I do a good combination of data science and development.
REPLs are nice, don't get me wrong, but they are by nature single entrance, single exit. You are basically riding shotgun on a single unit test. You get a great view along the way, but the problem solving doesn't scale, nor can it handle situations where you need to consider multiple paths through the code. Writing a good test suite, and knowing just where and how to place debug trace statements are two of my best problem solving skills.
F# hits a really nice sweet spot for this: scripts with an integrated interactive scripting environment, and complete access to a plethora of unit testing frameworks.
That lets you work line-for-line through your code, inspect and analyze each step as needed, edit parameters as wanted, restart and do clean runs through calculations using custom and third party libraries, and also interactively execute any tests/specs you have defined. It's a very tight feedback loop that doesn't compromise any of the long term artifacts you might want in a serious app.
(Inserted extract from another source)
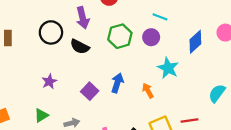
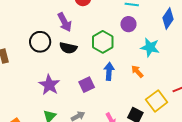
green hexagon: (120, 36) -> (103, 42), moved
purple star: (49, 81) -> (49, 85), size x1.5
purple square: (90, 91) -> (87, 85), turned 35

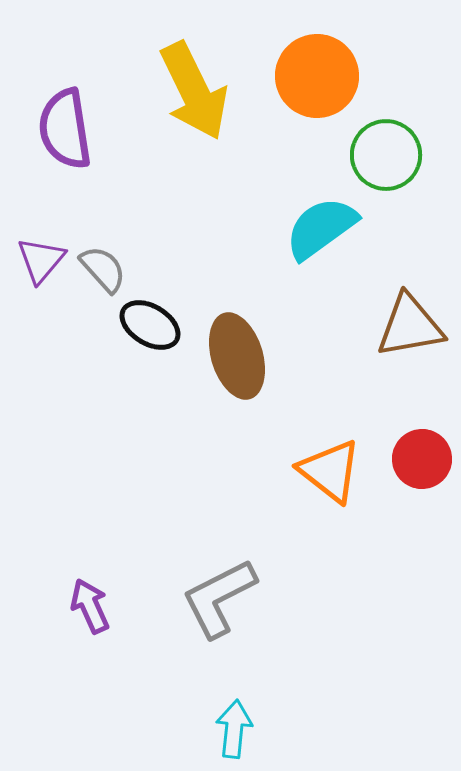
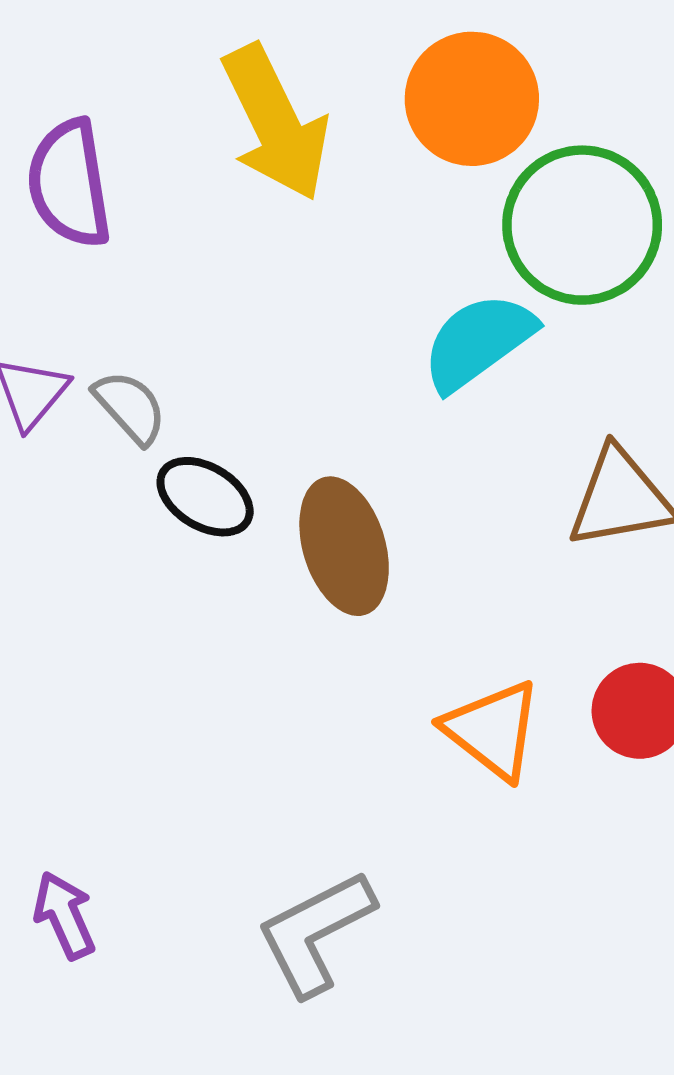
green circle: (386, 155) -> (582, 225), size x1.4
purple arrow: (90, 606) -> (64, 915), moved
In conjunction with .Nets extension mechanisms and some F# language features the setup lets you fire up a basic script, replace/extend anything from your object graph with new code, write accordant tests, and execute any or all parts of the test as desired in an interactive REPL-like session for problem solving and debugging: all in the same file :)
This flows really nicely with the single pass compiler, keeping things nice and clean so they integrate into the main app once exploratory development is done. Semi-serious typing, functional composition, and dynamic exploration -- it ain't bad.
Once you achieve the right result from the function you are writing, you just add that REPL invocation to your test suite. Then you just re-run your tests from time to time as you change the code further.
>You are basically riding on a single unit test. You get a great view along the way, but the problem solving doesn't scale, nor can it handle situations where you need to consider multiple paths through the code.
Where a REPL starts to fail, I find integration tests start to shine and vice versa.
I see it along the lines of REPLs being helpful for prototyping code. TDD, strong static type systems and proper separation of concerns let you build larger maintainable systems.
Indeed, that's partly what my own testing framework (that I wrote and use on my own private projects) takes advantage of, except in interactive use.
The Common Lisp REPL automatically binds the last expression evaluated to the variable "+". It also automatically binds the value returned from the evaluation of the last expression to the variable "*".
I write code and develop interactively at the REPL with the package under development loaded/running. When the value I expect gets returned from the function or form I'm developing at the REPL, i just evaluate the "test" function (or a variant thereof if extra specificity or features are wanted such as names, doc-strings or tags, etc.), and the forms and expected values are packaged into a test and added to the projects' test repository.
Pretty much all the benefits of TDD, without writing tests up-front or wanting to do red/green (i did allow for the option, but i practically never do in practice), because they're an almost costless artifact of just developing now...
REPLs are nice, don't get me wrong, but they are by nature single entrance, single exit. You are basically riding shotgun on a single unit test. You get a great view along the way, but the problem solving doesn't scale, nor can it handle situations where you need to consider multiple paths through the code. Writing a good test suite, and knowing just where and how to place debug trace statements are two of my best problem solving skills.